Work to be completed
Copy out, from the entries below, each line holding the string "skatītāju".

Extracted page text data

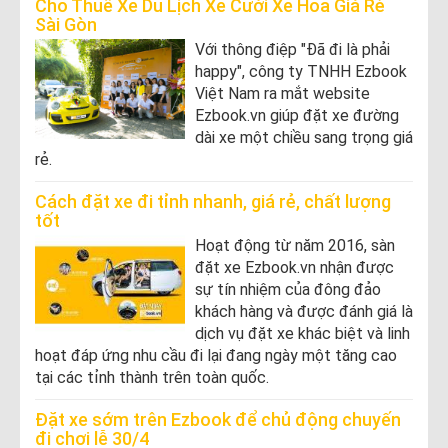
Cho Thuê Xe Du Lịch Xe Cưới Xe Hoa Giá Rẻ
Sài Gòn
Với thông điệp "Đã đi là phải
happy", công ty TNHH Ezbook
Việt Nam ra mắt website
Ezbook.vn giúp đặt xe đường
dài xe một chiều sang trọng giá
rẻ.
Cách đặt xe đi tỉnh nhanh, giá rẻ, chất lượng
tốt
Hoạt động từ năm 2016, sàn
đặt xe Ezbook.vn nhận được
sự tín nhiệm của đông đảo
khách hàng và được đánh giá là
dịch vụ đặt xe khác biệt và linh
hoạt đáp ứng nhu cầu đi lại đang ngày một tăng cao
tại các tỉnh thành trên toàn quốc.
Đặt xe sớm trên Ezbook để chủ động chuyến
đi chơi lễ 30/4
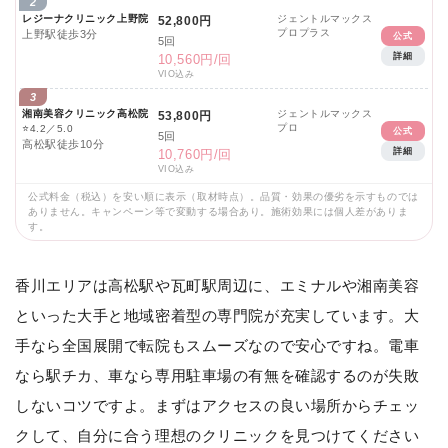
2
レジーナクリニック上野院
ジェントルマックス
52,800円
プロプラス
上野駅徒歩3分
公式
5回
詳細
10,560円/回
VIO込み
3
湘南美容クリニック高松院
ジェントルマックス
53,800円
プロ
⭐
4.2／5.0
公式
5回
高松駅徒歩10分
詳細
10,760円/回
VIO込み
公式料金（税込）を安い順に表示（取材時点）。品質・効果の優劣を示すものでは
ありません。キャンペーン等で変動する場合あり。施術効果には個人差がありま
す。
香川エリアは高松駅や瓦町駅周辺に、エミナルや湘南美容
といった大手と地域密着型の専門院が充実しています。大
手なら全国展開で転院もスムーズなので安心ですね。電車
なら駅チカ、車なら専用駐車場の有無を確認するのが失敗
しないコツですよ。まずはアクセスの良い場所からチェッ
クして、自分に合う理想のクリニックを見つけてください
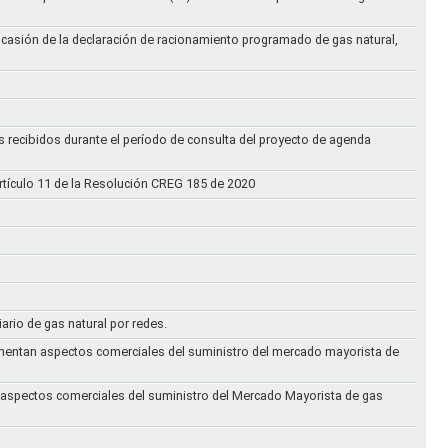
ocasión de la declaración de racionamiento programado de gas natural,
s recibidos durante el período de consulta del proyecto de agenda
rtículo 11 de la Resolución CREG 185 de 2020
iario de gas natural por redes.
eglamentan aspectos comerciales del suministro del mercado mayorista de
an aspectos comerciales del suministro del Mercado Mayorista de gas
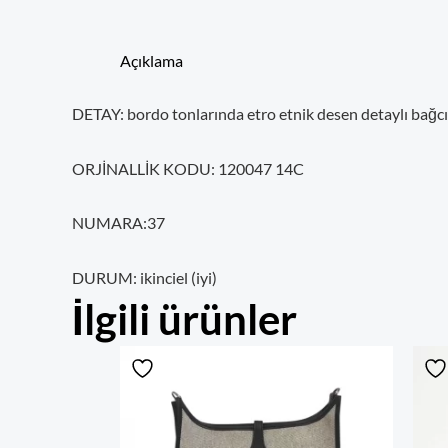
Açıklama
DETAY: bordo tonlarında etro etnik desen detaylı bağcı
ORJİNALLİK KODU: 120047 14C
NUMARA:37
DURUM: ikinciel (iyi)
İlgili ürünler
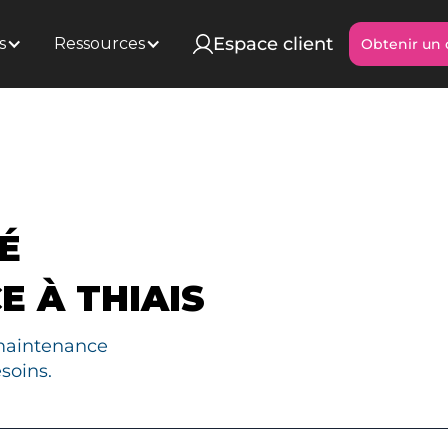
Espace client
s
Ressources
Obtenir un 
Obtenir un 
É
E À THIAIS
maintenance
soins.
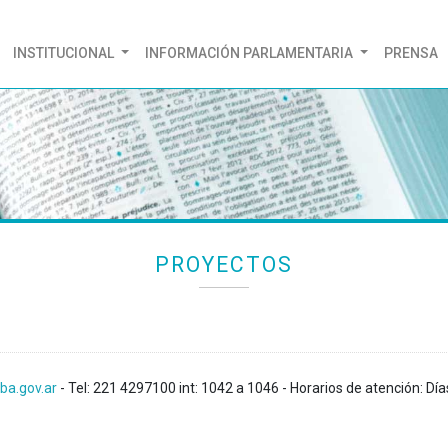
(CURRENT)
INSTITUCIONAL
INFORMACIÓN PARLAMENTARIA
PRENSA
PROYECTOS
ba.gov.ar
- Tel: 221 4297100 int: 1042 a 1046 - Horarios de atención: Día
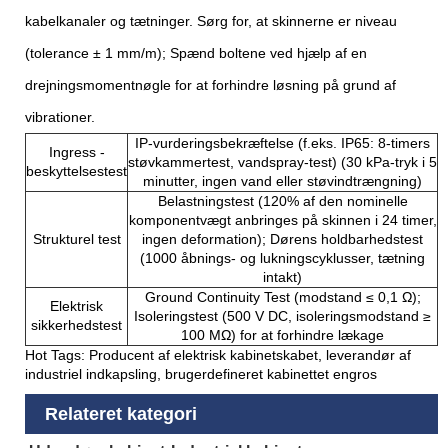
kabelkanaler og tætninger. Sørg for, at skinnerne er niveau
(tolerance ± 1 mm/m); Spænd boltene ved hjælp af en
drejningsmomentnøgle for at forhindre løsning på grund af
vibrationer.
IP-vurderingsbekræftelse (f.eks. IP65: 8-timers
Ingress -
støvkammertest, vandspray-test) (30 kPa-tryk i 5
beskyttelsestest
minutter, ingen vand eller støvindtrængning)
Belastningstest (120% af den nominelle
komponentvægt anbringes på skinnen i 24 timer,
Strukturel test
ingen deformation); Dørens holdbarhedstest
(1000 åbnings- og lukningscyklusser, tætning
intakt)
Ground Continuity Test (modstand ≤ 0,1 Ω);
Elektrisk
Isoleringstest (500 V DC, isoleringsmodstand ≥
sikkerhedstest
100 MΩ) for at forhindre lækage
Hot Tags: Producent af elektrisk kabinetskabet, leverandør af
industriel indkapsling, brugerdefineret kabinettet engros
Relateret kategori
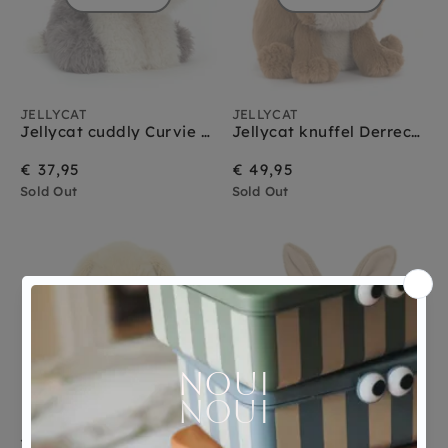
JELLYCAT
JELLYCAT
Jellycat cuddly Curvie Sheep dog
Jellycat knuffel Derreck Dog
€ 37,95
€ 49,95
Sold Out
Sold Out
Sold Out
Sold Out
JELLYCAT
JELLYCAT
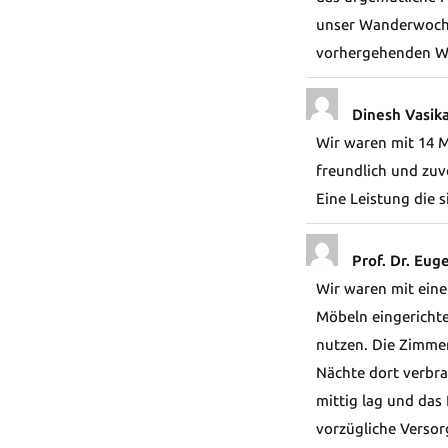
unser Wanderwoche
vorhergehenden W
Dinesh Vasik
Wir waren mit 14 M
freundlich und zuv
Eine Leistung die 
Prof. Dr. Eug
Wir waren mit eine
Möbeln eingericht
nutzen. Die Zimmer
Nächte dort verbra
mittig lag und das
vorzügliche Verso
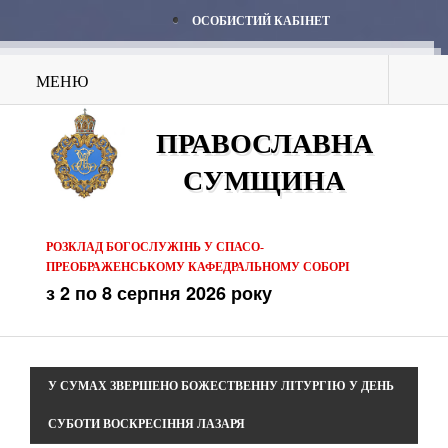
ОСОБИСТИЙ КАБІНЕТ
МЕНЮ
ПРАВОСЛАВНА
СУМЩИНА
РОЗКЛАД БОГОСЛУЖІНЬ У СПАСО-
ПРЕОБРАЖЕНСЬКОМУ КАФЕДРАЛЬНОМУ СОБОРІ
з 2 по 8 серпня 2026 року
У СУМАХ ЗВЕРШЕНО БОЖЕСТВЕННУ ЛІТУРГІЮ У ДЕНЬ
СУБОТИ ВОСКРЕСІННЯ ЛАЗАРЯ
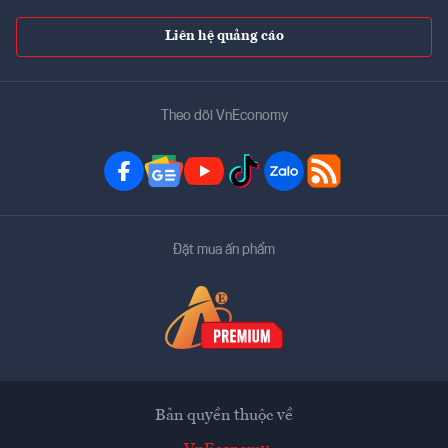
Liên hệ quảng cáo
Theo dõi VnEconomy
Đặt mua ấn phẩm
Bản quyền thuộc về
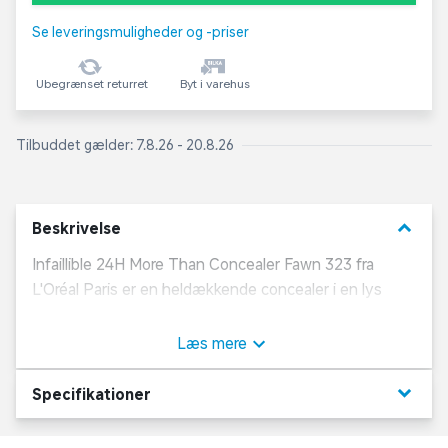
Se leveringsmuligheder og -priser
Ubegrænset returret
Byt i varehus
Tilbuddet gælder: 7.8.26 - 20.8.26
keyboard_arrow_down
Beskrivelse
Infaillible 24H More Than Concealer Fawn 323 fra
L'Oréal Paris er en heldækkende concealer i en lys
nuance. Formlens høje indhold af pigmenter giver
maksimal dækkeevne, og den kraftige applikator er
Læs mere
behagelig at bruge og gør det nemt at opføre den
rette mængde. Prøv den effektive More Than
keyboard_arrow_down
Specifikationer
Concealer Fawn for et lyst og ensartet resultat, der
holder hele dagen.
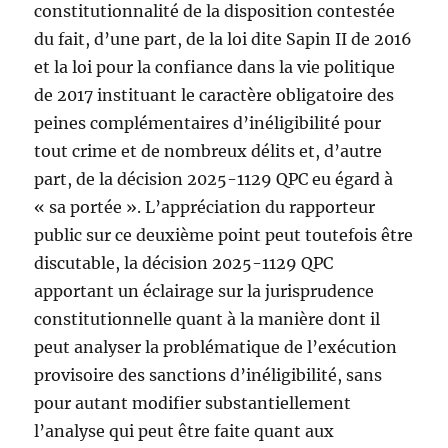
constitutionnalité de la disposition contestée
du fait, d’une part, de la loi dite Sapin II de 2016
et la loi pour la confiance dans la vie politique
de 2017 instituant le caractère obligatoire des
peines complémentaires d’inéligibilité pour
tout crime et de nombreux délits et, d’autre
part, de la décision 2025-1129 QPC eu égard à
« sa portée ». L’appréciation du rapporteur
public sur ce deuxième point peut toutefois être
discutable, la décision 2025-1129 QPC
apportant un éclairage sur la jurisprudence
constitutionnelle quant à la manière dont il
peut analyser la problématique de l’exécution
provisoire des sanctions d’inéligibilité, sans
pour autant modifier substantiellement
l’analyse qui peut être faite quant aux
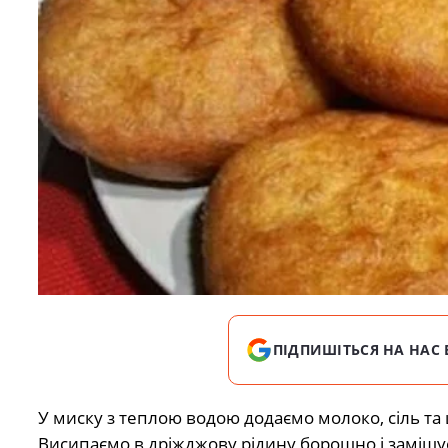
ПІДПИШІТЬСЯ НА НАС 
У миску з теплою водою додаємо молоко, сіль та
Висипаємо в дріжджову рідину борошно і замішуєм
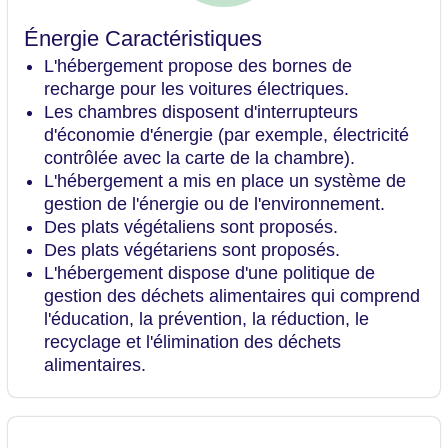
Énergie Caractéristiques
L'hébergement propose des bornes de
recharge pour les voitures électriques.
Les chambres disposent d'interrupteurs
d'économie d'énergie (par exemple, électricité
contrôlée avec la carte de la chambre).
L'hébergement a mis en place un système de
gestion de l'énergie ou de l'environnement.
Des plats végétaliens sont proposés.
Des plats végétariens sont proposés.
L'hébergement dispose d'une politique de
gestion des déchets alimentaires qui comprend
l'éducation, la prévention, la réduction, le
recyclage et l'élimination des déchets
alimentaires.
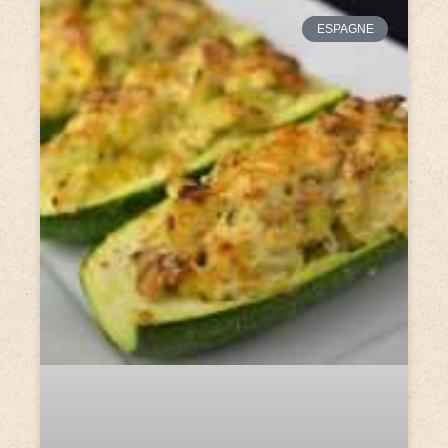
ESPAGNE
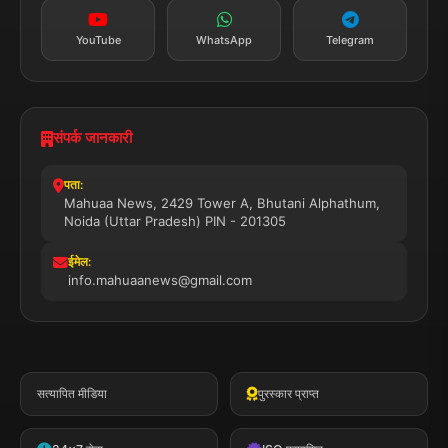
YouTube
WhatsApp
Telegram
संपर्क जानकारी
पता:
Mahuaa News, 2429 Tower A, Bhutani Alphathum,
Noida (Uttar Pradesh) PIN - 201305
ईमेल:
info.mahuaanews@gmail.com
सत्यापित मीडिया
पुरस्कार प्राप्त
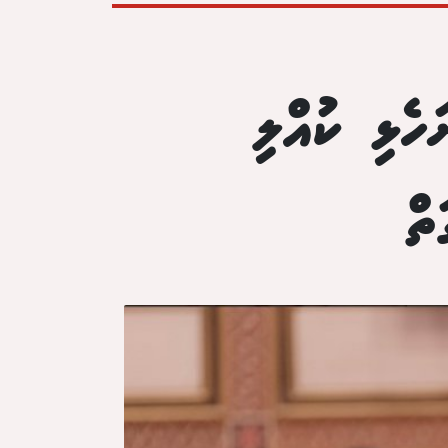
ހެޅި ކުއްލި
ތް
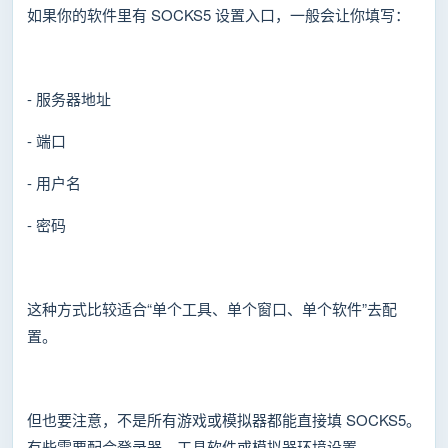
如果你的软件里有 SOCKS5 设置入口，一般会让你填写：
- 服务器地址
- 端口
- 用户名
- 密码
这种方式比较适合“单个工具、单个窗口、单个软件”去配
置。
但也要注意，不是所有游戏或模拟器都能直接填 SOCKS5。
有些需要配合登录器、工具软件或模拟器环境设置。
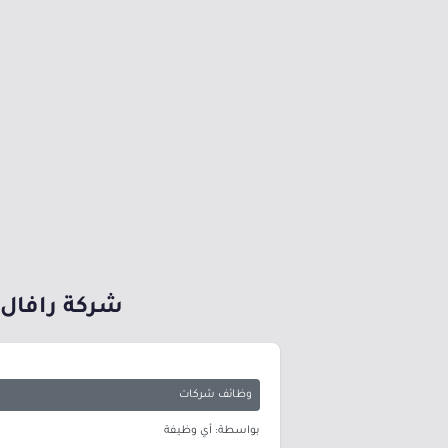
شركة رافال ل
وظائف شركات
بواسطة: أي وظيفة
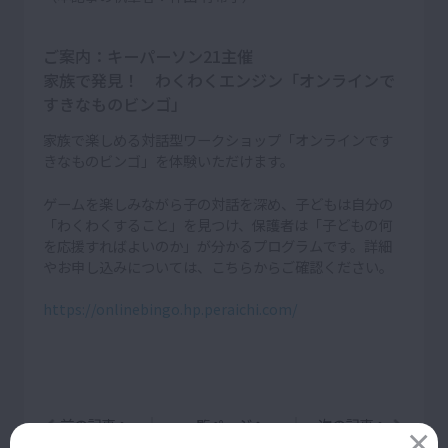
ご案内：キーパーソン21主催
家族で発見！ わくわくエンジン「オンラインで
すきなものビンゴ」
家族で楽しめる対話型ワークショップ「オンラインです
きなものビンゴ」を体験いただけます。
ゲームを楽しみながら子の対話を深め、子どもは自分の
「わくわくすること」を見つけ、保護者は「子どもの何
を応援すればよいのか」が分かるプログラムです。詳細
やお申し込みについては、こちらからご確認ください。
https://onlinebingo.hp.peraichi.com/
前の記事へ
一覧ページへ
次の記事へ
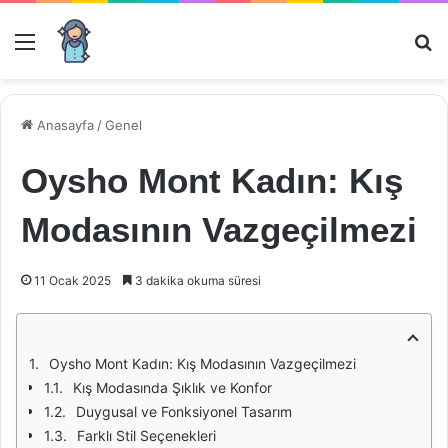
Menü
Ar
Anasayfa
/
Genel
Oysho Mont Kadın: Kış
Modasının Vazgeçilmezi
11 Ocak 2025
3 dakika okuma süresi
Oysho Mont Kadın: Kış Modasının Vazgeçilmezi
Kış Modasında Şıklık ve Konfor
Duygusal ve Fonksiyonel Tasarım
Farklı Stil Seçenekleri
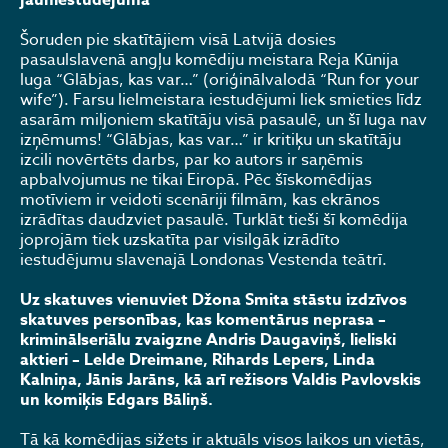
jauniestudējumā
Šoruden pie skatītājiem visā Latvijā dosies
pasaulslavenā angļu komēdiju meistara Reja Kūnija
luga “Glābjas, kas var…” (oriģinālvalodā “Run for your
wife”). Farsu lielmeistara iestudējumi liek smieties līdz
asarām miljoniem skatītāju visā pasaulē, un šī luga nav
izņēmums! “Glābjas, kas var…” ir kritiķu un skatītāju
izcili novērtēts darbs, par ko autors ir saņēmis
apbalvojumus ne tikai Eiropā. Pēc šīskomēdijas
motīviem ir veidoti scenāriji filmām, kas ekrānos
izrādītas daudzviet pasaulē. Turklāt tieši šī komēdija
joprojām tiek uzskatīta par visilgāk izrādīto
iestudējumu slavenajā Londonas Vestenda teātrī.
Uz skatuves vienuviet Džona Smita stāstu izdzīvos
skatuves personības, kas komentārus neprasa –
kriminālseriālu zvaigzne Andris Daugaviņš, lieliski
aktieri – Lelde Dreimane, Rihards Lepers, Linda
Kalniņa, Jānis Jarāns, kā arī režisors Valdis Pavlovskis
un komiķis Edgars Bāliņš.
Tā kā komēdijas sižets ir aktuāls visos laikos un vietās,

Result of the task
asarām miljoniem skatītāju visā pasaulē, un šī luga nav
izņēmums! “Glābjas, kas var…” ir kritiķu un skatītāju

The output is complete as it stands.